Todavia, por não saber como se expressar, se defender e lutar pelos seus direitos, Fabiano é levado para a prisão e ainda sofre mais ataques. Tudo aquilo era tão inacreditável que, mesmo depois de machucado, ele duvida que um caso tão estranho, sem razão nenhuma, tenha acontecido. Na cela, seus pensamentos variam entre tentar entender o que se passou, por que maltrataram um pai de família e, então, pensar na mulher, nos filhos e na cadela. Logo após, como observado no trecho abaixo, questiona – embora, com dificuldades – por que estava naquele local: se foi preso por não saber falar, por ter sido confundido ou por outro motivo. Além disso, reflete sobre as experiências passadas e o papel do governo.

Quem não ficaria azuretado com semelhante despropósito? Não queria capacitar-se de que a malvadez tivesse sido para ele. Havia engano, provavelmente o amarelo o confundira com outro. Não era senão isso.

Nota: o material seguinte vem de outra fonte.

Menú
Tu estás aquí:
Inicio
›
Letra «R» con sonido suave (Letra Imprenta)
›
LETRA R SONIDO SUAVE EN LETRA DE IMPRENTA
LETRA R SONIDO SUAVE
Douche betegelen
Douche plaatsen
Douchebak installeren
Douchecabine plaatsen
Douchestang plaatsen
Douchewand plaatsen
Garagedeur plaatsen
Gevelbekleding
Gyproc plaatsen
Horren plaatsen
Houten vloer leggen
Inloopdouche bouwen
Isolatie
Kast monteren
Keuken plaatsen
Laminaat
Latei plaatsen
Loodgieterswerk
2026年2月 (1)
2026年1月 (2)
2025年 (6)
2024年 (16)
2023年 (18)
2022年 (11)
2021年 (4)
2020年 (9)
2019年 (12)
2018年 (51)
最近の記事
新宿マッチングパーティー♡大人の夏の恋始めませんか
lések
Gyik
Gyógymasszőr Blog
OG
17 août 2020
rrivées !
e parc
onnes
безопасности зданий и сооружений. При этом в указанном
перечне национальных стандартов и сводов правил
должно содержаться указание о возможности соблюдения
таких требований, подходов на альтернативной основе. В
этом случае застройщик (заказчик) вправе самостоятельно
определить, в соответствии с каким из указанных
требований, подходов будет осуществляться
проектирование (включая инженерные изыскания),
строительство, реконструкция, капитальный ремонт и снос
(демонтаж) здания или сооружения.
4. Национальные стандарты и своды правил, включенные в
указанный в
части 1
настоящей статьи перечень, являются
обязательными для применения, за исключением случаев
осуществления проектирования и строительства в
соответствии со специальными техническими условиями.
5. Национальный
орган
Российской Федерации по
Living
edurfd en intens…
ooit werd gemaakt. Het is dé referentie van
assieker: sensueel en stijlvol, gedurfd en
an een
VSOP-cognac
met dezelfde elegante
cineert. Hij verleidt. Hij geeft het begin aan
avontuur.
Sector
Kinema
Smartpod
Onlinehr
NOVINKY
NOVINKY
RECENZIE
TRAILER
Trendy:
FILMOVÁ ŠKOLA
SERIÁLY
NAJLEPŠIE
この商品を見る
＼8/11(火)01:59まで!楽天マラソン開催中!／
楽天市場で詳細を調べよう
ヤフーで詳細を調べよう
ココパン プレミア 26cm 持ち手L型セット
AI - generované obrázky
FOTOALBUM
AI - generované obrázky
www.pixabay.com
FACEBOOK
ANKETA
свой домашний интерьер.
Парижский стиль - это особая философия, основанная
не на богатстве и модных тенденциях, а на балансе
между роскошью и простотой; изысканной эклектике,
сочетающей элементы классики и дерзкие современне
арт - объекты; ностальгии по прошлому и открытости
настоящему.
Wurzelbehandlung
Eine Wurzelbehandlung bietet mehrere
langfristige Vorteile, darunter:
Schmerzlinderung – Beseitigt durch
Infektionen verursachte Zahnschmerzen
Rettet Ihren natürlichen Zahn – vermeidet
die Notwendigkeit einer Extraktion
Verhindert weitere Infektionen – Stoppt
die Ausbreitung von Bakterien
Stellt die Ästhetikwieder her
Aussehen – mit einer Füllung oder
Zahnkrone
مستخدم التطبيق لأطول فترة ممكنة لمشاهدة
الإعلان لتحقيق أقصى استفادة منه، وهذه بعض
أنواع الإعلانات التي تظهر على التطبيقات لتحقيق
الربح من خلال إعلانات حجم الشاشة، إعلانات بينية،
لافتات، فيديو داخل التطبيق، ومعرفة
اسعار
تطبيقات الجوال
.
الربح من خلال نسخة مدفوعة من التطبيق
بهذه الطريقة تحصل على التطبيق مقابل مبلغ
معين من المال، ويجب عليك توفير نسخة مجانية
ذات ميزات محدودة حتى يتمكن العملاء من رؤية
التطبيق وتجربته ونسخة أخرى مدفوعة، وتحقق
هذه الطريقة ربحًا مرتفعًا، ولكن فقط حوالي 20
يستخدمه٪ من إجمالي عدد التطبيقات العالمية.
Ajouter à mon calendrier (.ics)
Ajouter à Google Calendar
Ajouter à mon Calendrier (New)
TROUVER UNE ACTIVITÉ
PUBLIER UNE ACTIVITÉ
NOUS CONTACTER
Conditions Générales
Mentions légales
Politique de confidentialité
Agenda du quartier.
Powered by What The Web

Então por que um sem-vergonha desordeiro se arrelia, bota-se um cabra na cadeia, dá-se pancada nele? Sabia perfeitamente que era assim, acostumara-se a todas as violências, a todas as injustiças. E aos conhecidos que dormiam no tronco e aguentavam cipó de boi oferecia consolações: – Tenha paciência. Apanhar do governo não é desfeita.

Mas agora rangia os dentes, soprava. Merecia castigo?

– An!

E, por mais que forcejasse, não se convencia de que o soldado amarelo fosse governo. Governo, coisa distante e perfeita, não podia errar. O soldado amarelo estava ali perto, além da grade, era fraco e ruim, jogava na esteira com os matutos e provocava-os depois. O governo não devia consentir tão grande safadeza (Ramos, 2015, p. 32-33).

Baseado nesse fragmento também do terceiro capítulo, é possível realizar uma associação entre ele e uma experiência na vida do escritor. Como dito antes, o autor foi preso em março de 1936 devido a uma acusação de ser militante de esquerda, originada em razão do pânico insuflado por Getúlio Vargas após a Intentona Comunista. Realizado a partir do dia 23 de novembro de 1935, esse movimento foi uma tentativa de golpe dos militares contra o mandato do então presidente e em nome da Aliança Nacional Libertadora com apoio do denominado, naquela época, Partido Comunista do Brasil e da Internacional Comunista (do inglês Communist International ou Comintern).

De natureza político-militar em virtude das reivindicações imediatas contra um governo, esses requerimentos foram articulados sob influência comunista e eram contrários ao autoritarismo, às oligarquias e ao imperialismo. Entre as exigências menos urgentes, estavam a abolição da dívida externa, o estabelecimento de uma gestão de base popular e a reforma agrária. Em seu período de detenção, Graciliano começou a escrever Vidas secas com inspiração em questões político-sociais. Observamos a interferência dos onze meses em que ele esteve preso principalmente nessa passagem.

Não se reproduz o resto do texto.